Heather Scoffield
Ottawa is rolling in dough, but don’t expect to hear the finance minister talk about reducing the deficit,
If he wanted to, Finance Minister Bill Morneau could take a serious chunk out of the deficit in his budget on Tuesday.
Government revenues are flowing in beyond all expectations. There are several billion dollars in unallocated funds lying around that could be diverted to reducing the deficit. And there seems to be a fair amount of money left unspent from previous budgets — funds that have lapsed in infrastructure spending and elsewhere.
Morneau won’t go there though. For him, running a deficit in the face of Conservative orthodoxy has become a point of pride.
The extra cash means the federal Liberals can afford to make a bold statement on Tuesday. Canadians will hear a lot about retraining for jobs of the future, and government help to make housing more affordable for first-time homebuyers, and pharmacare. There will be talk of a prudent and cautious approach to budgeting that will put the fiscal balance on a responsible track. But for Morneau, making a significant, long-term commitment to eliminating deficits would just be a concession to the Conservatives. Instead, he will undoubtedly argue that Conservative deficit zealotry implies cuts to government programs such as infrastructure or the Canada Child Benefit that has been so successful at reducing poverty.

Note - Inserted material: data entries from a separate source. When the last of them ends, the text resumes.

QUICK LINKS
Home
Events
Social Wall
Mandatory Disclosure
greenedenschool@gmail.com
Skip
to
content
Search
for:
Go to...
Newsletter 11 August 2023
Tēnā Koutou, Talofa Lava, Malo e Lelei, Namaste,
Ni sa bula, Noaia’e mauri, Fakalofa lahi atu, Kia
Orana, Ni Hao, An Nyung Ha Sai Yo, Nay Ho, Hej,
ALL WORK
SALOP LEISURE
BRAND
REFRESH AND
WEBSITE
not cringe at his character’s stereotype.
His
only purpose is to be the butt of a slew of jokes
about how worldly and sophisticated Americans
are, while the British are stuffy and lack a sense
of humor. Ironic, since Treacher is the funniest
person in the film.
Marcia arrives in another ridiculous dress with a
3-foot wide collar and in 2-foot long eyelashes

The Conservatives are just as content to have that fight with the Liberals. They will argue vehemently until the day Canadians go to the polls: Justin Trudeau broke a 2015 election promise to balance the books by 2019. And because he won’t do that, your taxes will go up after the next election to pay for his profligacy.
Deficits have become an ideological battering ram rather than a fiscal-policy tool, and that’s only going to become more pronounced as the election approaches. What’s lacking is a nuanced discussion about when it’s appropriate to run a deficit, and when it’s best to scale back.

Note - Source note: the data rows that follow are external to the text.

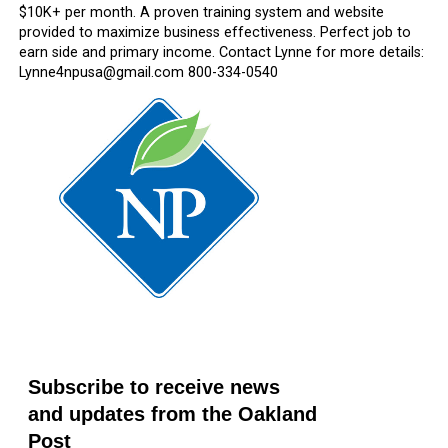
$10K+ per month. A proven training system and website
provided to maximize business effectiveness. Perfect job to
earn side and primary income. Contact Lynne for more details:
Lynne4npusa@gmail.com 800-334-0540
Subscribe to receive news
and updates from the Oakland
Post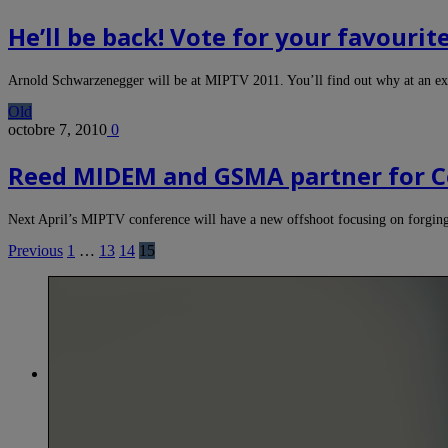
He’ll be back! Vote for your favouri
Arnold Schwarzenegger will be at MIPTV 2011. You’ll find out why at an e
Old
octobre 7, 2010
0
Reed MIDEM and GSMA partner for C
Next April’s MIPTV conference will have a new offshoot focusing on forgin
Previous
1
…
13
14
15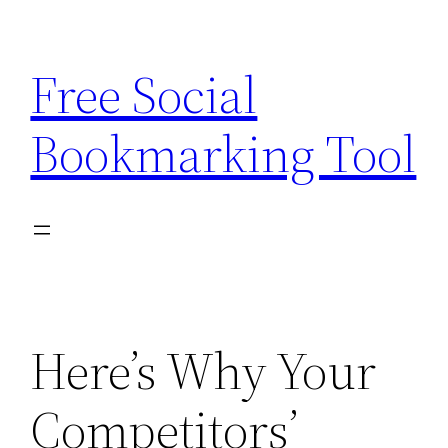
Skip
to
Free Social
content
Bookmarking Tool
Here’s Why Your
Competitors’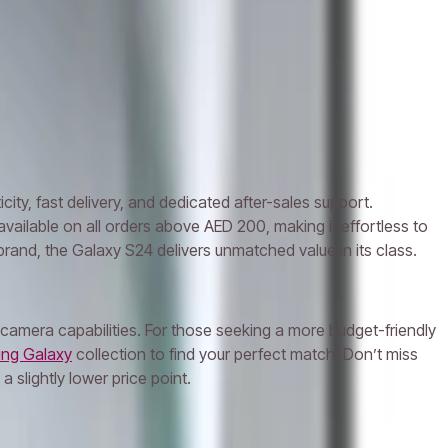
y, fast delivery, and dedicated after-sales support.
available on all orders above AED 200, making it effortless to
and, the Galaxy S24 delivers unmatched value in its class.
amera capabilities. For those seeking a more budget-friendly
ng Galaxy
collection to find your perfect match. Don’t miss
 slightly lower price point.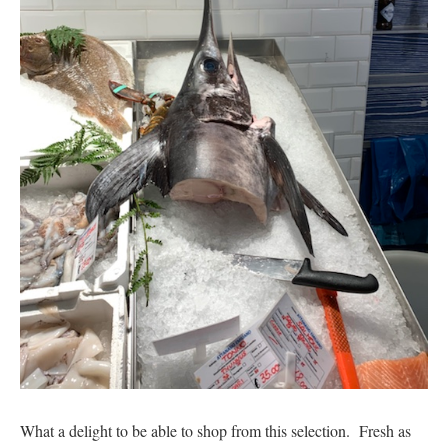
What a delight to be able to shop from this selection. Fresh as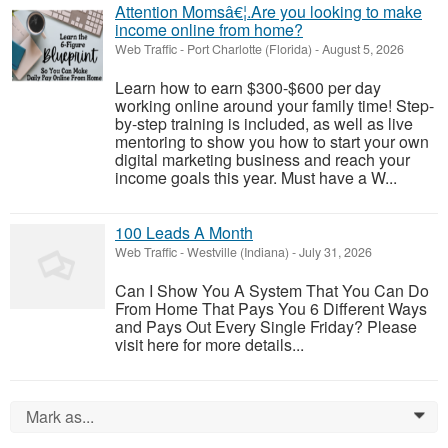
Attention Momsâ€¦.Are you looking to make
income online from home?
Web Traffic
-
Port Charlotte (Florida)
-
August 5, 2026
Learn how to earn $300-$600 per day
working online around your family time! Step-
by-step training is included, as well as live
mentoring to show you how to start your own
digital marketing business and reach your
income goals this year. Must have a W...
100 Leads A Month
Web Traffic
-
Westville (Indiana)
-
July 31, 2026
Can I Show You A System That You Can Do
From Home That Pays You 6 Different Ways
and Pays Out Every Single Friday? Please
visit here for more details...
Mark as...
0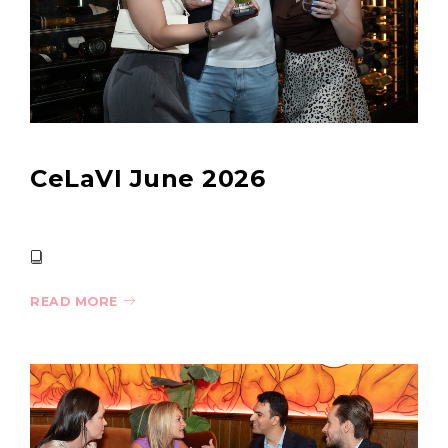
CeLaVI June 2026
READ MORE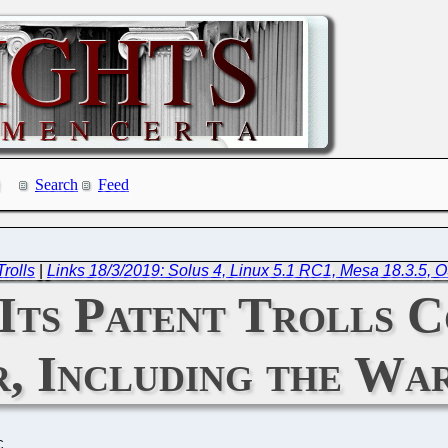
Search
Feed
rolls
|
Links 18/3/2019: Solus 4, Linux 5.1 RC1, Mesa 18.3.5, 
Its Patent Trolls C
, Including the War
C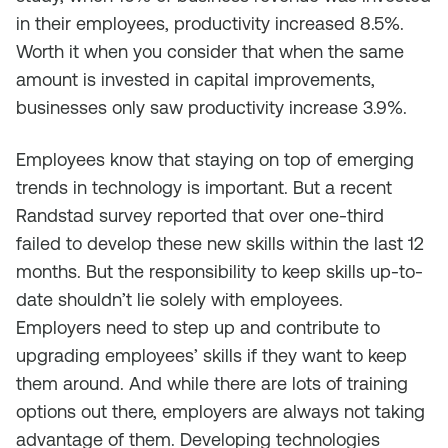
in their employees, productivity increased 8.5%.
Worth it when you consider that when the same
amount is invested in capital improvements,
businesses only saw productivity increase 3.9%.
Employees know that staying on top of emerging
trends in technology is important. But a recent
Randstad survey reported that over one-third
failed to develop these new skills within the last 12
months. But the responsibility to keep skills up-to-
date shouldn’t lie solely with employees.
Employers need to step up and contribute to
upgrading employees’ skills if they want to keep
them around. And while there are lots of training
options out there, employers are always not taking
advantage of them. Developing technologies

For context, the battering is over 0.8 per cent of the country’s gross domestic product.
In last fall’s fiscal update, the finance department projected a deficit of $18 billion for this fiscal year, an amount that includes a $3-billion contingency fund in case things went off the rails. It’s clear they won’t need the rainy-day fund, and with the extra revenue coming in, Scotiabank’s economics team figures Ottawa could cut that deficit in half without much effort. With the revenue surge continuing into the next fiscal year, a projected $19.6-billion deficit could be slashed by a third.
Traditional economics would suggest that now is certainly not the time to tighten the purse strings. The Canadian economy has been downright slow for the past few months. Prospects are expected to pick up a bit, but the Bank of Canada projects a measly 1.7 per cent expansion for 2019.
In Alberta, the hurting is more acute. The Conference Board of Canada sees just 1.3 per cent growth this year, as the province grapples with the cutback in oil production and energy investment.
But if there are calls for remedying any of this with deficitfinanced stimulus spending — cash-heavy, job-creation programs designed to immediately ease the pain — they are muted. Calgary-based Conservative MP Michelle Rempel, who has her ear to the ground, came armed this week to Parliament Hill with a petition to change the equalization formula and scrap bill C-69 which modifies the process for approving energy development.
She would like to see a clearly articulated vision on energy development that would give investors the certainty they need to pile back into Alberta. And, of course, progress on the pipeline. Morneau would use different words but come to a similar conclusion: stimulus is not what the Canadian economy, or even the Alberta economy, is calling for.
So why run years of deficits then? In calmer moments when not going toe to toe with political opponents, the Liberals say they are necessary to fix fundamental problems in the economy that are holding Canada back — crumbling infrastructure, child poverty, income inequality and a lack of solid footing to deal with the uncertainties of climate change and the rapidly changing digital economy. They also recognize that Canadians will need to see the dividends, and be persuaded that going into debt is for a good cause.
The implication is, however, that once those issues are under control, a balanced budget should be in the offing. And that’s not something Morneau is ready to discuss.